To do:
Go through the lines below and copy each one that holds the string "button".

Extracted information:
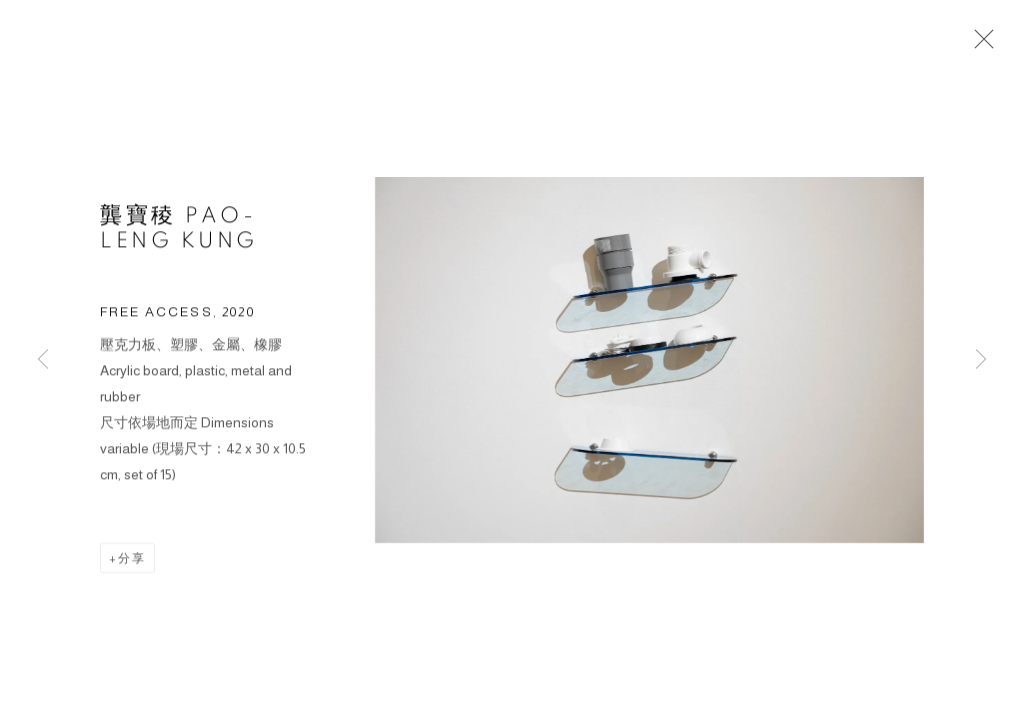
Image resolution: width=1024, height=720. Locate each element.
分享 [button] (132, 561)
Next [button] (981, 360)
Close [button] (979, 45)
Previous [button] (43, 360)
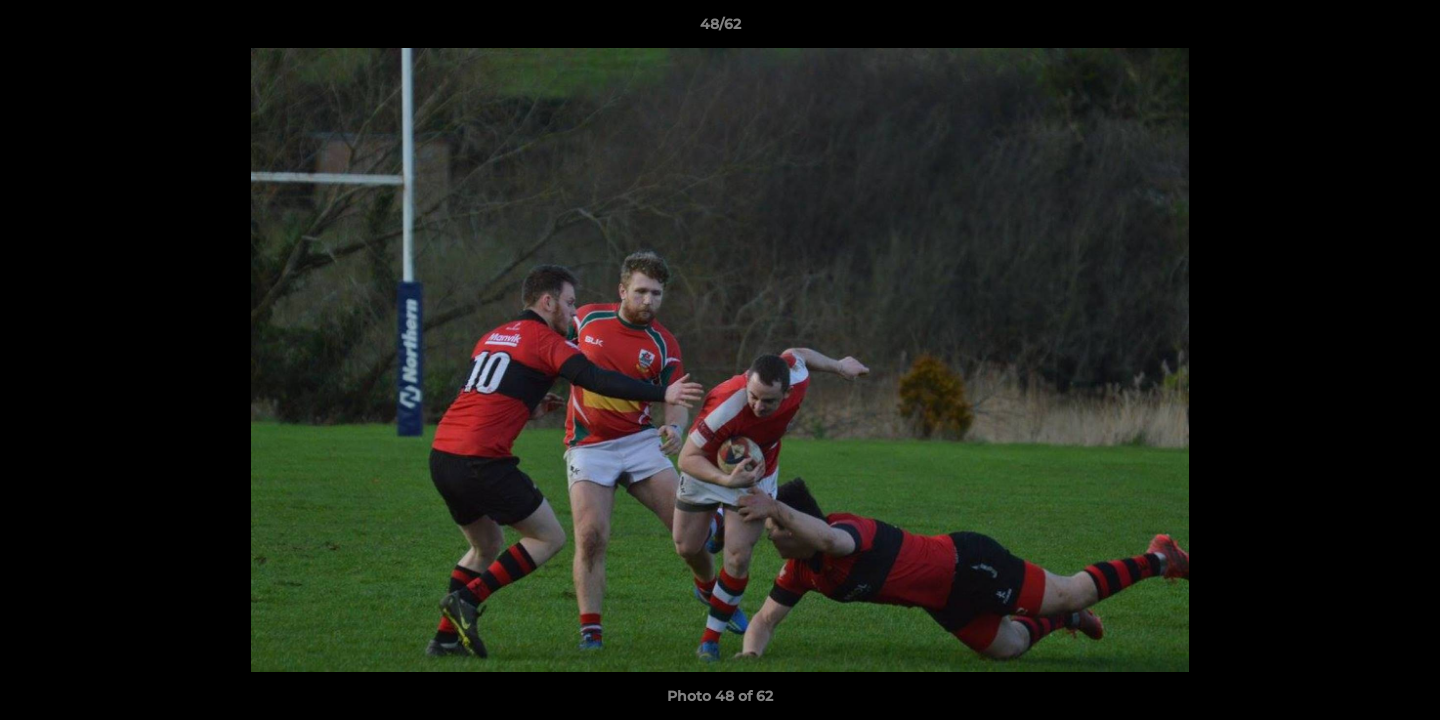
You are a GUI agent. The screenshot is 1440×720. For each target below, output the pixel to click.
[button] (1404, 29)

Solved exercise:
分享 [button] (132, 561)
Next [button] (981, 360)
Close [button] (979, 45)
Previous [button] (43, 360)
[button] (1404, 29)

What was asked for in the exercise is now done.